To investigate this question, McCarroll and his colleagues analyzed a set of commonly deleted genes in roughly 1,300 donor-recipient pairs who were HLA-identical siblings. These samples are part of collections maintained by researchers at Helsinki University, Dana-Farber Cancer Institute, Fred Hutchinson Cancer Research Center, and other institutions.

"There is a handful of places where physician-scientists had the vision to collect these DNA samples over a long period of time," said McCarroll. "That vision has made projects like this one possible."

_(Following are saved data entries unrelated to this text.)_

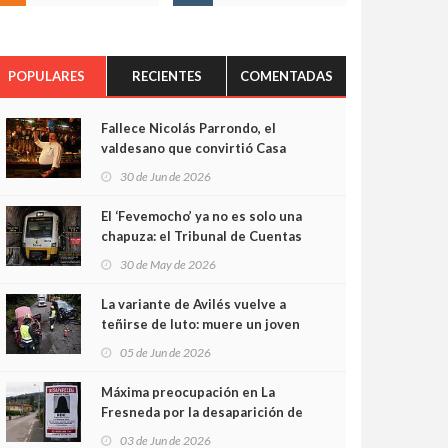
POPULARES
RECIENTES
COMENTADAS
Fallece Nicolás Parrondo, el
valdesano que convirtió Casa
Parrondo en un pedazo de
30 de Jun de 2026
Asturias en Madrid
El ‘Fevemocho’ ya no es solo una
chapuza: el Tribunal de Cuentas
cifra en casi 20 millones el
30 de May de 2026
sobrecoste de los trenes que no
cabían por los túneles
La variante de Avilés vuelve a
teñirse de luto: muere un joven
de 32 años en un violento choque
05 de Jun de 2026
frontal
Máxima preocupación en La
Fresneda por la desaparición de
Irene, una menor de 15 años
03 de Jun de 2026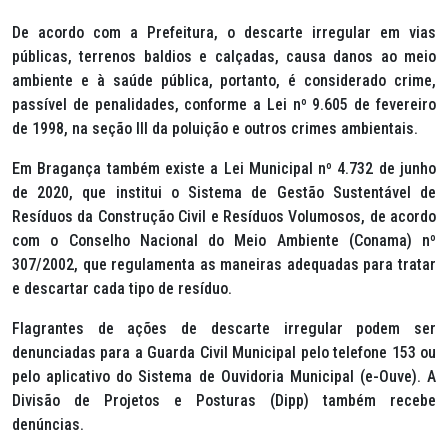
De acordo com a Prefeitura, o descarte irregular em vias
públicas, terrenos baldios e calçadas, causa danos ao meio
ambiente e à saúde pública, portanto, é considerado crime,
passível de penalidades, conforme a Lei nº 9.605 de fevereiro
de 1998, na seção III da poluição e outros crimes ambientais.
Em Bragança também existe a Lei Municipal nº 4.732 de junho
de 2020, que institui o Sistema de Gestão Sustentável de
Resíduos da Construção Civil e Resíduos Volumosos, de acordo
com o Conselho Nacional do Meio Ambiente (Conama) nº
307/2002, que regulamenta as maneiras adequadas para tratar
e descartar cada tipo de resíduo.
Flagrantes de ações de descarte irregular podem ser
denunciadas para a Guarda Civil Municipal pelo telefone 153 ou
pelo aplicativo do Sistema de Ouvidoria Municipal (e-Ouve). A
Divisão de Projetos e Posturas (Dipp) também recebe
denúncias.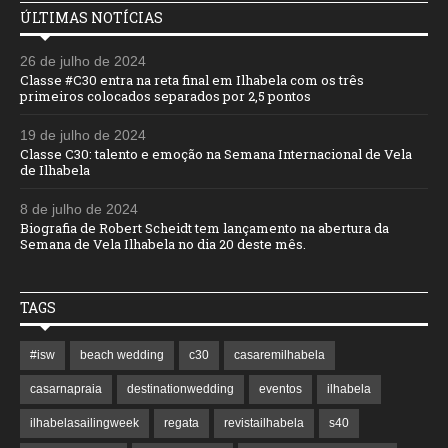
ÚLTIMAS NOTÍCIAS
26 de julho de 2024
Classe #C30 entra na reta final em Ilhabela com os três
primeiros colocados separados por 2,5 pontos
19 de julho de 2024
Classe C30: talento e emoção na Semana Internacional de Vela
de Ilhabela
8 de julho de 2024
Biografia de Robert Scheidt tem lançamento na abertura da
Semana de Vela Ilhabela no dia 20 deste mês.
TAGS
#isw
beach wedding
c30
casaremilhabela
casarnapraia
destinationwedding
eventos
ilhabela
ilhabelasailingweek
regata
revistailhabela
s40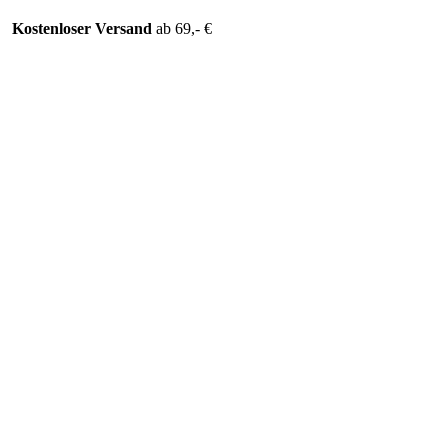
Kostenloser Versand
ab 69,- €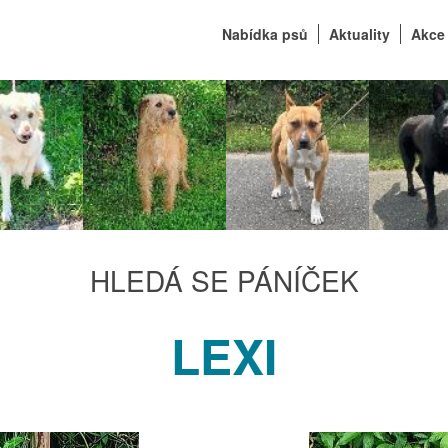
Nabídka psů
Aktuality
Akc
HLEDÁ SE PÁNÍČEK
LEXI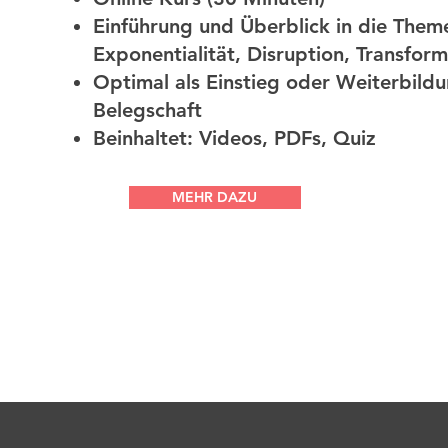
Einführung und Überblick in die Them
Exponentialität, Disruption, Transfor
Optimal als Einstieg oder Weiterbildu
Belegschaft
Beinhaltet: Videos, PDFs, Quiz
MEHR DAZU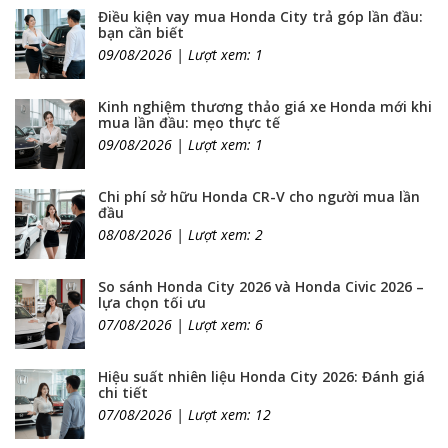
Điều kiện vay mua Honda City trả góp lần đầu:
bạn cần biết
09/08/2026 | Lượt xem: 1
Kinh nghiệm thương thảo giá xe Honda mới khi
mua lần đầu: mẹo thực tế
09/08/2026 | Lượt xem: 1
Chi phí sở hữu Honda CR-V cho người mua lần
đầu
08/08/2026 | Lượt xem: 2
So sánh Honda City 2026 và Honda Civic 2026 –
lựa chọn tối ưu
07/08/2026 | Lượt xem: 6
Hiệu suất nhiên liệu Honda City 2026: Đánh giá
chi tiết
07/08/2026 | Lượt xem: 12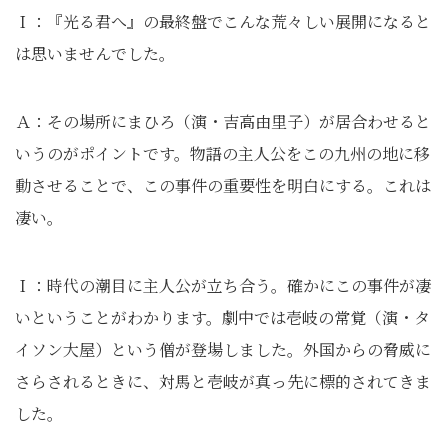
Ｉ：『光る君へ』の最終盤でこんな荒々しい展開になると
は思いませんでした。
Ａ：その場所にまひろ（演・吉高由里子）が居合わせると
いうのがポイントです。物語の主人公をこの九州の地に移
動させることで、この事件の重要性を明白にする。これは
凄い。
Ｉ：時代の潮目に主人公が立ち合う。確かにこの事件が凄
いということがわかります。劇中では壱岐の常覚（演・タ
イソン大屋）という僧が登場しました。外国からの脅威に
さらされるときに、対馬と壱岐が真っ先に標的されてきま
した。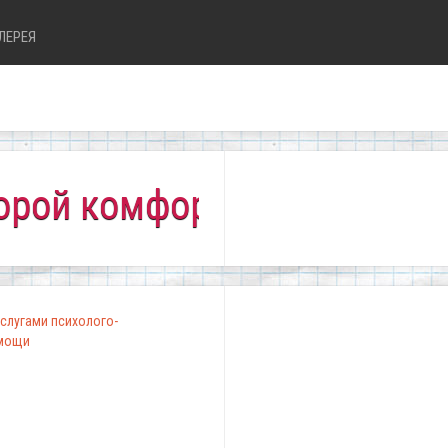
ЛЕРЕЯ
комфортно всем!"
слугами психолого-
омощи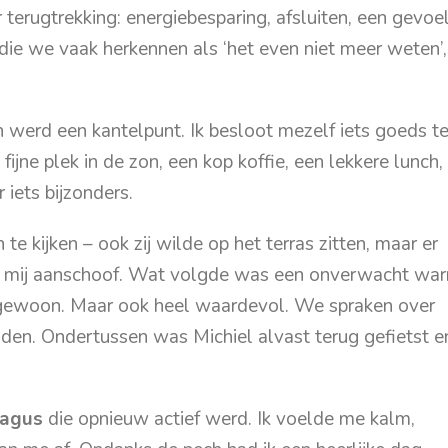
terugtrekking: energiebesparing, afsluiten, een gevoe
 die we vaak herkennen als ‘het even niet meer weten’,
 werd een kantelpunt. Ik besloot mezelf iets goeds t
ijne plek in de zon, een kop koffie, een lekkere lunch,
iets bijzonders.
 kijken – ook zij wilde op het terras zitten, maar er
bij mij aanschoof. Wat volgde was een onverwacht wa
 gewoon. Maar ook heel waardevol. We spraken over
enden. Ondertussen was Michiel alvast terug gefietst e
vagus
die opnieuw actief werd. Ik voelde me kalm,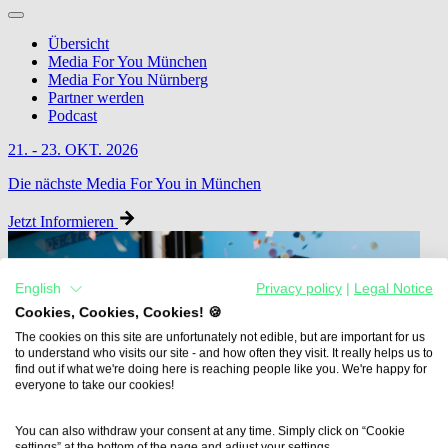
Übersicht
Media For You München
Media For You Nürnberg
Partner werden
Podcast
21. - 23. OKT. 2026
Die nächste Media For You in München
Jetzt Informieren
English
Privacy policy
|
Legal Notice
Cookies, Cookies, Cookies! 🍪
The cookies on this site are unfortunately not edible, but are important for us
to understand who visits our site - and how often they visit. It really helps us to
find out if what we're doing here is reaching people like you. We're happy for
everyone to take our cookies!
You can also withdraw your consent at any time. Simply click on “Cookie
settings” at the bottom of the page and adjust your settings.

The DNA analyses zeroed in on a particular gene called UGT2B17. The researchers found that the mismatch that occurs when the gene is absent from donor DNA yet present in recipient DNA is associated with a greater risk of acute GVHD, which arises within 100 days after bone marrow transplantation. At one hospital, the odds of developing the disease were about 1 in 6 among HLA-identical siblings without the gene mismatch, but were about 2 in 5 - a roughly 2.5-fold increase - among HLA-identical siblings with the UGT2B17 mismatch. The researchers observed similar patterns among patients at other hospitals.

Beyond genetics, additional lines of evidence also point to a role for UGT2B17 in GVHD. Data from the Nature Genetics study as well as previous independent studies collectively indicate that distinct branches of the immune system recognize parts of the protein encoded by the UGT2B17 gene, providing tangible proof that it is targeted by the immune system in patients.

The exact features of this gene that may help stoke the immune system in transplant patients are not yet fully clear. But there are some intriguing hints, McCarroll notes. First, the protein encoded by the gene is large, more than 500 amino acids long. In general, the longer a protein, the more opportunities for the immune system to "see" it. The protein also resides on the surface of cells, a prime spot for detection by antibodies, which are part of the immune system's first responders.

Most important, the UGT2B17 protein is abundant in the same tissues that are targeted by immune cells in acute GVHD (liver, intestine and skin), indicating that it is in the right place at the right time.

McCarroll cautions that it is still too early to know whether analyses of this gene should be incorporated into the suite of clinical tests that are run in order to match potential bone marrow donors and recipients. "The two important steps are to see this result broadly replicated in the field, and to precisely measure its effect size, so that clinical scientists can decide whether to include this among the established criteria that are used to find the ideal donor for each patient," he said.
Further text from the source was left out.